Triple Option Plan top
An employer plan that usually offers an insured an opportunity to choose between an indemnity HMO or PPO level of benefits at time of claim.
Unbundled top
Health services or benefits that are a stand-alone or carved-out benefit under a separate contract or bill.
Unbundling top
To increase the reimbursement paid by a plan or insurance contract, each medical procedure is billed under a separate code as a separate item, instead of part of one overall procedure.
Underwriter top
The company that assumes responsibility for the risk, issues insurance policies and receives premiums.
Unearned Premium top
This is the part of an advance insurance premium payment that has not yet been used for coverage written. For example, if an insured person has an annual premium, at the end of the first month of the premium period, 11 months of his or her premium would still be “unearned.”
Uninsured/Underinsured Motorist (UIM) top
This coverage protects an insured driver from losses due to another driver, who doesn’t have auto insurance, or who is not fully covered. Auto insurance companies must offer UIM as part of an auto insurance policy. Consumers who do not want the coverage must sign a waiver.

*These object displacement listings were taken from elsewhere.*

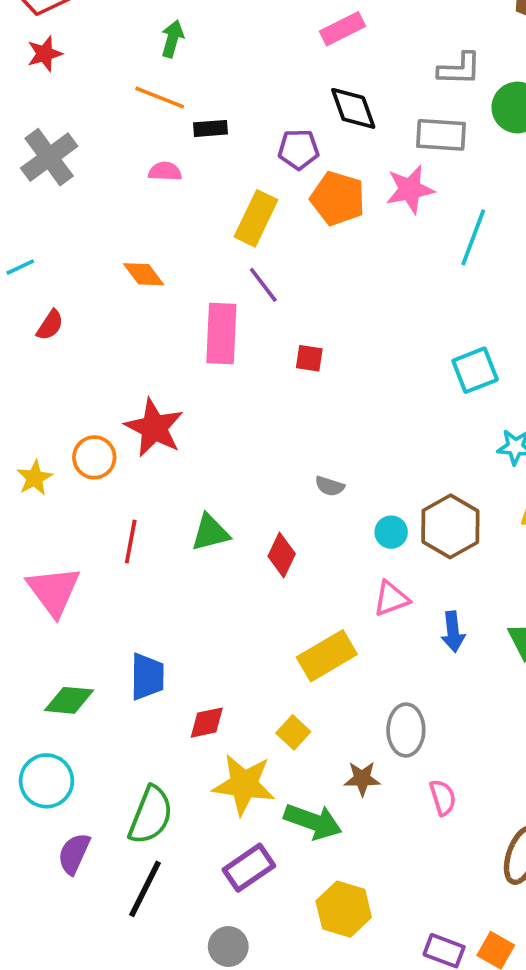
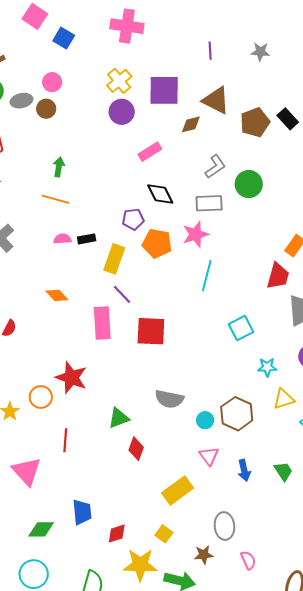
gray L-shape: (459, 69) -> (215, 167), turned -30
black rectangle: (210, 128) -> (87, 239), moved
cyan line: (473, 237) -> (207, 276), moved
red square: (309, 358) -> (151, 331), size x2.0
gray semicircle: (330, 486) -> (169, 399), size x1.8
green triangle: (210, 533) -> (119, 418), moved
red diamond: (282, 555) -> (136, 449), moved
pink triangle: (391, 599) -> (209, 456), turned -40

Usual, Customary and Reasonable (UCR) / Covered Expenses top
An amount customarily charged for or covered for similar services and supplies which are medically necessary, recommended by a doctor, or required for treatment.
Whole Life top
A life insurance policy that runs for the whole life of the person covered under the policy until death. Policyholders may pay premiums for a whole life policy for their entire life or for a limited period at a higher premium.

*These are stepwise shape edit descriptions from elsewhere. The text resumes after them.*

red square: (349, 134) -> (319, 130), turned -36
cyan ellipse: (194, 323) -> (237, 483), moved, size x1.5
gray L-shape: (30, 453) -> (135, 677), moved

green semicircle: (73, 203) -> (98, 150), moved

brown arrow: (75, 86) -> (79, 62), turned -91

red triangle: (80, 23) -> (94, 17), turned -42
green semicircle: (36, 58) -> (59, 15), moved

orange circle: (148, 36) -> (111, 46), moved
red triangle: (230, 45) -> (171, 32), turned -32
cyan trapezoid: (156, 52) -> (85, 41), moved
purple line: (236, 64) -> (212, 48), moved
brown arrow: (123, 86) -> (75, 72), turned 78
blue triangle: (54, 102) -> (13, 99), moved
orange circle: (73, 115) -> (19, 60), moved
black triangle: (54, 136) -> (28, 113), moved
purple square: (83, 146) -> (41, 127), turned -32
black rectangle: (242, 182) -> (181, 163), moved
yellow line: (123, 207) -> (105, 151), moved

Workers Compensation Insurance top
Programs mandated by the states, which requires employers to provide liability insurance coverage and pay benefits to dependents of employees killed to compensate for work related injuries or disabilities.
Wrap-Around Coverage top
Programs of HMOs that, in some states, were prevented by state law from taking on financial risk for out-of-plan care and joined with insurers to cover the out-of-plan portion of care. Such programs led to the development of point-of-service (POS) plans.
Write top
In the insurance industry, this means to insure. It also means to underwrite or to sell insurance policies.